Au cours de la discussion, il m'est venu à l'esprit un certain nombre de questions, dont certaines ont déjà reçu une réponse. Je voudrais les poser et demander des commentaires ou des explications complémentaires. Vous avez répondu au sénateur Whelan que si l'on supprime le MMT, les émissions d'oxyde d'azote vont augmenter de 8 p. 100. Quelle est votre hypothèse en ce qui concerne la possibilité de remplacer le MMT et le MTBE par d'autres produits, et pourquoi ne seraient-ils pas aussi efficaces?

Vous avez également dit que les carburants au MMT seraient encore massivement utilisés même après l'adoption du projet de loi.

Sur la question de la compétitivité -- et c'était sans doute une remarque exagérée -- vous avez dit que l'arbitraire dont fait preuve le gouvernement en ce qui concerne les éléments qui composent le carburant, pourrait entraîner la fermeture de toutes les raffineries situées à l'est de l'Alberta. Vous avez dit que l'industrie américaine n'était pas aussi concurrentielle que l'industrie canadienne, et j'aimerais avoir des précisions à ce sujet. En ce qui concerne le courtage de puissance industrielle, il serait utile d'avoir des indications complémentaires par rapport à la réponse que vous avez donnée à la question du sénateur Rompkey concernant l'effet multiplicateur, le facteur temps, et cetera.

J'ai une autre question concernant le montant équivalent à 1 cent du litre versé au raffineur et les coûts supplémentaires. Cette question renvoie au chiffre d'environ 0,002 cent. et la possibilité, pour le secteur du raffinage, de transmettre ce coût en aval. Pourquoi serait-il difficile de transmettre ce coût supplémentaire?

M. Perez: En ce qui concerne le chiffre de 8 p. 100, des études ont montré qu'il pourrait se situer entre 8 et 20 p. 100. L'étude qui avance une augmentation de 20 p. 100 a été faite par Ethyl. Nous ne pensons donc pas qu'elle ait la crédibilité des études de l'EPA, en particulier pour ce comité. Nous avons toujours préféré citer l'étude de l'EPA, dont il est question dans une lettre que je laisserai au greffier quand nous aurons terminé notre déposition.

Je pense qu'aucune compagnie pétrolière ne peut répondre à votre deuxième question concernant le carburant utilisé après l'adoption de la loi. C'est une question de concurrence entre les compagnies pétrolières. Nous appartenons à la même association, mais nos membres se font concurrence.

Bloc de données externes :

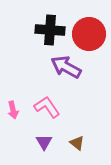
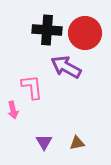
black cross: moved 3 px left
red circle: moved 4 px left, 1 px up
pink L-shape: moved 15 px left, 20 px up; rotated 28 degrees clockwise
brown triangle: rotated 49 degrees counterclockwise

De toute évidence, une compagnie qui dispose d'un réseau d'approvisionnement provincial bien défini sera tenté de continuer à utiliser du MMT après l'adoption du projet de loi C-29, puisque la loi l'y autorise. Je pense donc que les pétrolières vont continuer à utiliser une certaine quantité, voire une quantité importante de MMT.

Le sénateur Hays: Autrement dit, elles en ont stocké?

M. Perez: Elles ont pu en stocker, et en outre, de très petites quantités suffisent. On peut aussi en fabriquer. Le MMT n'est pas difficile à produire. On pourrait en produire dans deux ou trois provinces et l'ajouter à l'essence vendue dans ces provinces. L'ICPP n'a pas l'habitude de procéder ainsi et ne devrait jamais envisager une telle éventualité avec les compagnies membres. Cependant, chaque compagnie aura cette possibilité, et il est probable qu'on va encore trouver pendant longtemps une certaine quantité de MMT dans l'essence.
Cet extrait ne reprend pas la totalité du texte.